I know right now it's Snowpocalypse in the U.S. The New York Times used the word "Epic" in its headline to describe the first storm that hit DC. I heard someone call this second round "snoverkill".
It's also the coldest winter in Europe is 20 or maybe 30 years. While we haven't had two feet of snow, for Danes, it's Snowpocalypse here too. The snow on the side of the roads in Århus reminds me of home: it's dirty because it hasn't gotten warm enough for the snow to melt. In Amsterdam too it was pretty cold -- it snowed several of the days I was there -- though not as cold as in Århus.
At the (much scaled down) Rijksmuseum I saw an exhibit of an earlier cool period: Hendrick Avercamp's The Little Ice Age in the 17th century. Avercamp specialized in showing people frolicking in the Dutch winter.
Winterlandschap met schaatsers. circa 1608. Rijksmuseum.
Details:
My American blog readers, this exhibit closes at the Rijksmuseum soon but it will then travel to National Gallery of Art in Washington DC starting March 31.

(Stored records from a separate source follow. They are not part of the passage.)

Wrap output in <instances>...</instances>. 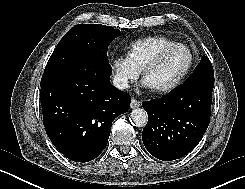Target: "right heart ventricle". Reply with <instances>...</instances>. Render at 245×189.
Here are the masks:
<instances>
[{"label":"right heart ventricle","mask_w":245,"mask_h":189,"mask_svg":"<svg viewBox=\"0 0 245 189\" xmlns=\"http://www.w3.org/2000/svg\"><path fill=\"white\" fill-rule=\"evenodd\" d=\"M175 43L165 35H153L131 42L126 46V56L131 64L139 71L164 46Z\"/></svg>","instance_id":"obj_1"}]
</instances>
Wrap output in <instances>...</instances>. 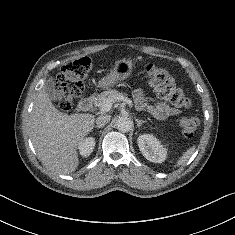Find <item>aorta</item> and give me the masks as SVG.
Instances as JSON below:
<instances>
[{
    "label": "aorta",
    "mask_w": 235,
    "mask_h": 235,
    "mask_svg": "<svg viewBox=\"0 0 235 235\" xmlns=\"http://www.w3.org/2000/svg\"><path fill=\"white\" fill-rule=\"evenodd\" d=\"M117 129L121 132H128L132 127V121L127 117H121L116 122Z\"/></svg>",
    "instance_id": "aorta-1"
}]
</instances>
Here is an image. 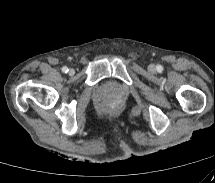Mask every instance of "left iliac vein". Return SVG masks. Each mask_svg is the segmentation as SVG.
Returning <instances> with one entry per match:
<instances>
[{"instance_id": "obj_1", "label": "left iliac vein", "mask_w": 215, "mask_h": 183, "mask_svg": "<svg viewBox=\"0 0 215 183\" xmlns=\"http://www.w3.org/2000/svg\"><path fill=\"white\" fill-rule=\"evenodd\" d=\"M149 69H150L151 71H153V70L155 69L154 65H150V66H149Z\"/></svg>"}]
</instances>
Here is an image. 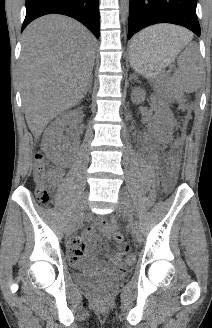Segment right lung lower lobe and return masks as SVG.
<instances>
[{"label": "right lung lower lobe", "mask_w": 212, "mask_h": 328, "mask_svg": "<svg viewBox=\"0 0 212 328\" xmlns=\"http://www.w3.org/2000/svg\"><path fill=\"white\" fill-rule=\"evenodd\" d=\"M51 13L75 18L96 38L100 36L99 0H26V16L21 31L34 19Z\"/></svg>", "instance_id": "obj_1"}]
</instances>
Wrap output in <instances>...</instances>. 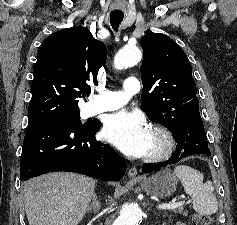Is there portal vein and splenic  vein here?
<instances>
[{"instance_id":"obj_1","label":"portal vein and splenic vein","mask_w":237,"mask_h":225,"mask_svg":"<svg viewBox=\"0 0 237 225\" xmlns=\"http://www.w3.org/2000/svg\"><path fill=\"white\" fill-rule=\"evenodd\" d=\"M183 204H184L183 201L173 202V203H168V204H161V205H158V209L171 210V209L180 208Z\"/></svg>"}]
</instances>
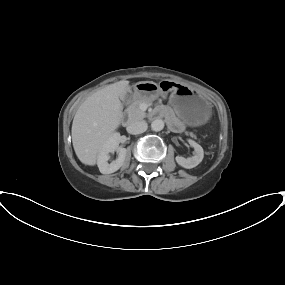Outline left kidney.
<instances>
[{"label":"left kidney","instance_id":"obj_1","mask_svg":"<svg viewBox=\"0 0 285 285\" xmlns=\"http://www.w3.org/2000/svg\"><path fill=\"white\" fill-rule=\"evenodd\" d=\"M188 142L194 148L195 155L187 159L181 156H177L176 162L186 169H191L196 167L203 160L204 151L203 148L195 141L189 139Z\"/></svg>","mask_w":285,"mask_h":285}]
</instances>
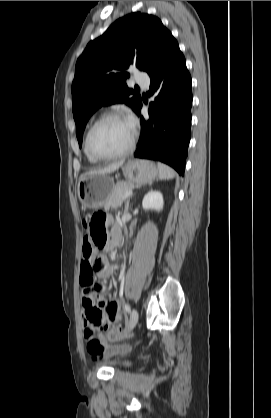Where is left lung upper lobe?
<instances>
[{"instance_id": "1", "label": "left lung upper lobe", "mask_w": 271, "mask_h": 418, "mask_svg": "<svg viewBox=\"0 0 271 418\" xmlns=\"http://www.w3.org/2000/svg\"><path fill=\"white\" fill-rule=\"evenodd\" d=\"M171 32L153 15L130 13L88 43L78 58L72 83L73 116L79 146L90 116L102 105L125 103L135 112L141 96L125 84L127 69L149 73L160 60Z\"/></svg>"}]
</instances>
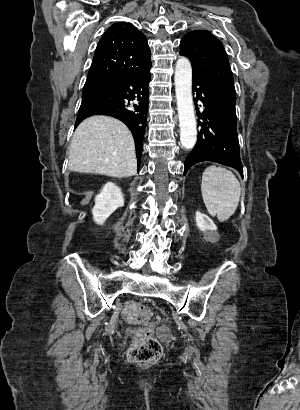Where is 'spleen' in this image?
<instances>
[{
    "instance_id": "1",
    "label": "spleen",
    "mask_w": 300,
    "mask_h": 410,
    "mask_svg": "<svg viewBox=\"0 0 300 410\" xmlns=\"http://www.w3.org/2000/svg\"><path fill=\"white\" fill-rule=\"evenodd\" d=\"M201 192L208 212L223 222L235 213L241 186L231 171L212 165L203 172Z\"/></svg>"
}]
</instances>
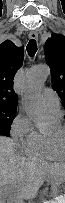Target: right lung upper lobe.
Listing matches in <instances>:
<instances>
[{"label":"right lung upper lobe","mask_w":65,"mask_h":203,"mask_svg":"<svg viewBox=\"0 0 65 203\" xmlns=\"http://www.w3.org/2000/svg\"><path fill=\"white\" fill-rule=\"evenodd\" d=\"M23 58V49L15 46L10 40L0 45V104L17 106V95L12 89V81L22 65Z\"/></svg>","instance_id":"obj_1"}]
</instances>
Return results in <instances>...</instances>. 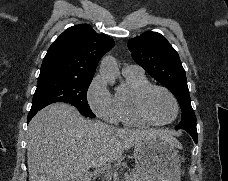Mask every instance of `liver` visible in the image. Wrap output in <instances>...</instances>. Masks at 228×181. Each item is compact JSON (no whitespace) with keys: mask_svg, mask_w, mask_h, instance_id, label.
Here are the masks:
<instances>
[{"mask_svg":"<svg viewBox=\"0 0 228 181\" xmlns=\"http://www.w3.org/2000/svg\"><path fill=\"white\" fill-rule=\"evenodd\" d=\"M29 181H82L89 169L120 161L124 151L149 135H161L182 149L169 131L116 129L101 121H86L75 107L53 103L28 125Z\"/></svg>","mask_w":228,"mask_h":181,"instance_id":"1","label":"liver"}]
</instances>
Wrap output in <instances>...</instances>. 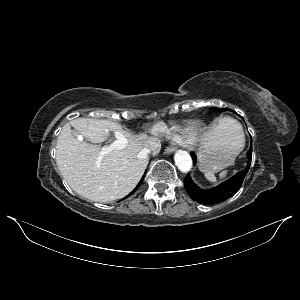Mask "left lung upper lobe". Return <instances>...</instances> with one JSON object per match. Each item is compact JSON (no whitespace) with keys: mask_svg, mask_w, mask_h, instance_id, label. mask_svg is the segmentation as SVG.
I'll use <instances>...</instances> for the list:
<instances>
[{"mask_svg":"<svg viewBox=\"0 0 300 300\" xmlns=\"http://www.w3.org/2000/svg\"><path fill=\"white\" fill-rule=\"evenodd\" d=\"M214 111H219V112H222V111H225V110H230V109H226V108H212Z\"/></svg>","mask_w":300,"mask_h":300,"instance_id":"5c2ea615","label":"left lung upper lobe"}]
</instances>
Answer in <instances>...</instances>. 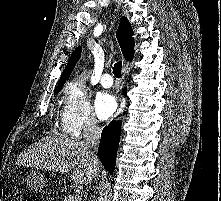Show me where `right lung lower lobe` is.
I'll return each instance as SVG.
<instances>
[{
  "label": "right lung lower lobe",
  "instance_id": "1",
  "mask_svg": "<svg viewBox=\"0 0 221 201\" xmlns=\"http://www.w3.org/2000/svg\"><path fill=\"white\" fill-rule=\"evenodd\" d=\"M121 123L112 121L101 134L98 154L104 167L113 174L120 140Z\"/></svg>",
  "mask_w": 221,
  "mask_h": 201
}]
</instances>
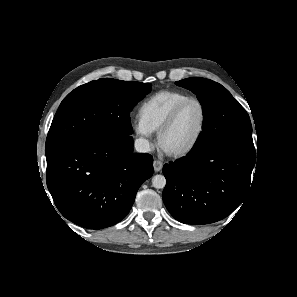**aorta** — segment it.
I'll use <instances>...</instances> for the list:
<instances>
[{
    "mask_svg": "<svg viewBox=\"0 0 297 297\" xmlns=\"http://www.w3.org/2000/svg\"><path fill=\"white\" fill-rule=\"evenodd\" d=\"M152 185L156 189H163L166 185V179L164 175L157 174L152 178Z\"/></svg>",
    "mask_w": 297,
    "mask_h": 297,
    "instance_id": "aorta-1",
    "label": "aorta"
}]
</instances>
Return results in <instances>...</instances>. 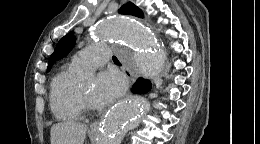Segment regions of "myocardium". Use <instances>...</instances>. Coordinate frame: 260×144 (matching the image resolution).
I'll return each mask as SVG.
<instances>
[{
  "instance_id": "1",
  "label": "myocardium",
  "mask_w": 260,
  "mask_h": 144,
  "mask_svg": "<svg viewBox=\"0 0 260 144\" xmlns=\"http://www.w3.org/2000/svg\"><path fill=\"white\" fill-rule=\"evenodd\" d=\"M79 100L81 105L83 106V109H87L89 111L96 110V106L93 104V102L85 95L82 88H79Z\"/></svg>"
}]
</instances>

Near the Rijksmuseum is an ice skating rink which apparently isn't open, or at least it wasn't at 10am the morning I went. What I saw there evoked the same playfulness as Avercamp's paintings. The ice rink wasn't open but the fence did not close off the space. An old man walking his dog first walked around the perimeter of the ice rink. Then the man and the dog stepped onto the ice rink. The man threw snowballs across the ice and his little dog chased after them. It was delightful to watch man, dog, and ice.